Oui, il y a toujours des «Guewel» qui poursuivent l’héritage de leurs ancêtres. Ils ont le droit tout comme chaque personne dans ce monde a le droit de vivre sa culture, d’être fière de cela, et que personne ne puisse utiliser cela contre eux, peu importe la situation.
Oui, il y a des «Guewel» qui ne veulent plus entendre de cet héritage. Et qui se battent tous les jours. Ils en ont le plein droit aussi.
Qu’en est-il alors de l’islam, de Dieu et les castés ?
Entre islam et castes, à mon avis, il faudrait choisir en toute objectivité. C’est l’islam qui a écrit en premier : les hommes naissent libres et égaux, mais le meilleur d’entre vous est celui qui craint Dieu et s’acquitte de ses prières. Nul doute que nos traditions au Sénégal ont réellement empiété sur la manière dont nous vivons notre religion.
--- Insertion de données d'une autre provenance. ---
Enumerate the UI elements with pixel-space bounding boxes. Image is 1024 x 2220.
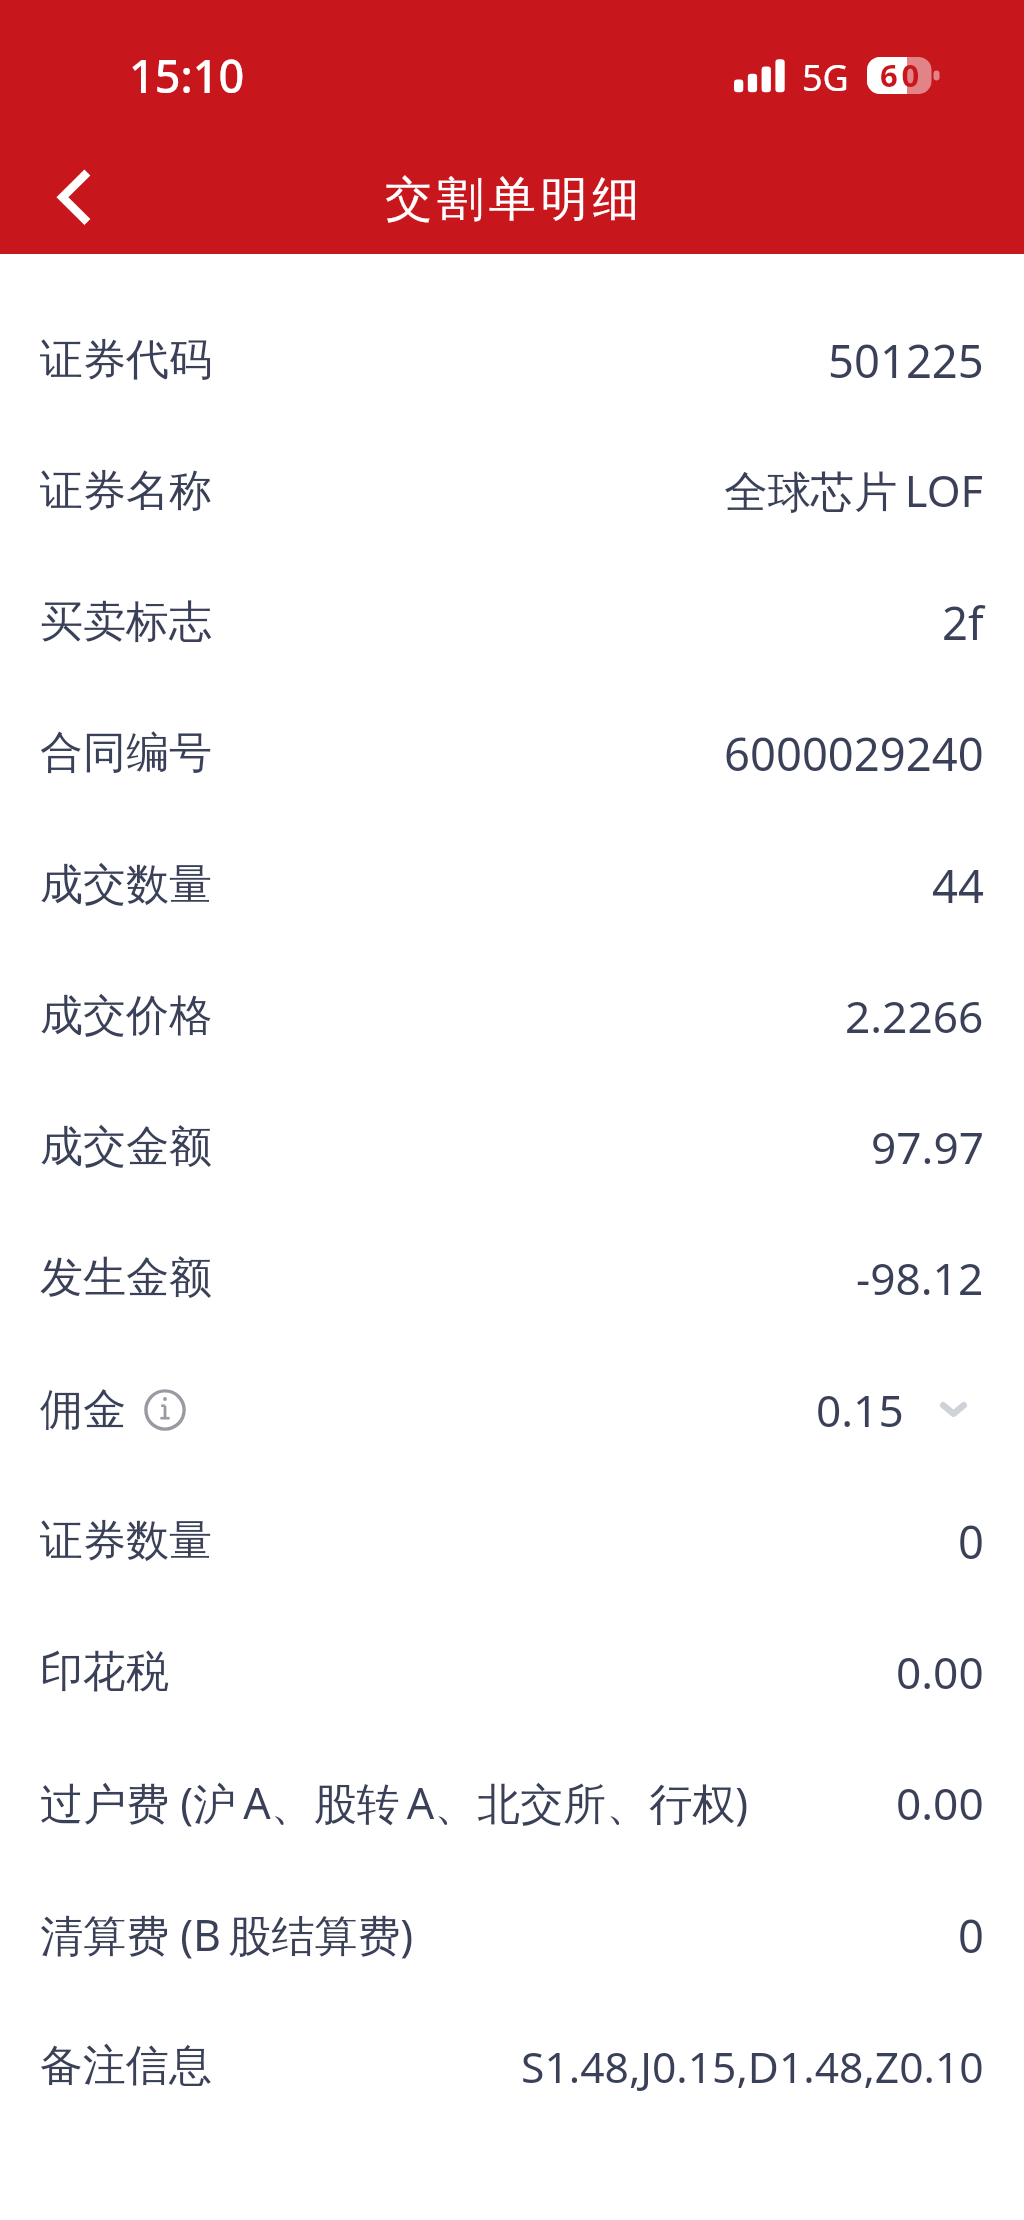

Qu’est-ce que le rang social ou sanguin devant l’universalité d’une religion aussi puissante que l’islam ? Mais aussi, que l’on justifie ce mépris des castés par le fait que l’on pense tout simplement qu’ils peuvent être des mauvaises personnes est grave. Car du côté des soi-disant «sang noble», il y a aussi des mauvaises graines.
De par le monde en fait, il n’y a que des Hommes dans toutes leurs différences, et ce qui compte le plus, c’est le fait que nous puissions vivre en parfaite harmonie.
Il est temps que tout cela cesse. N’oubliez jamais : dites toujours «oui je suis un casté» et ajoutez-y «et alors» ! Vous le valez bien.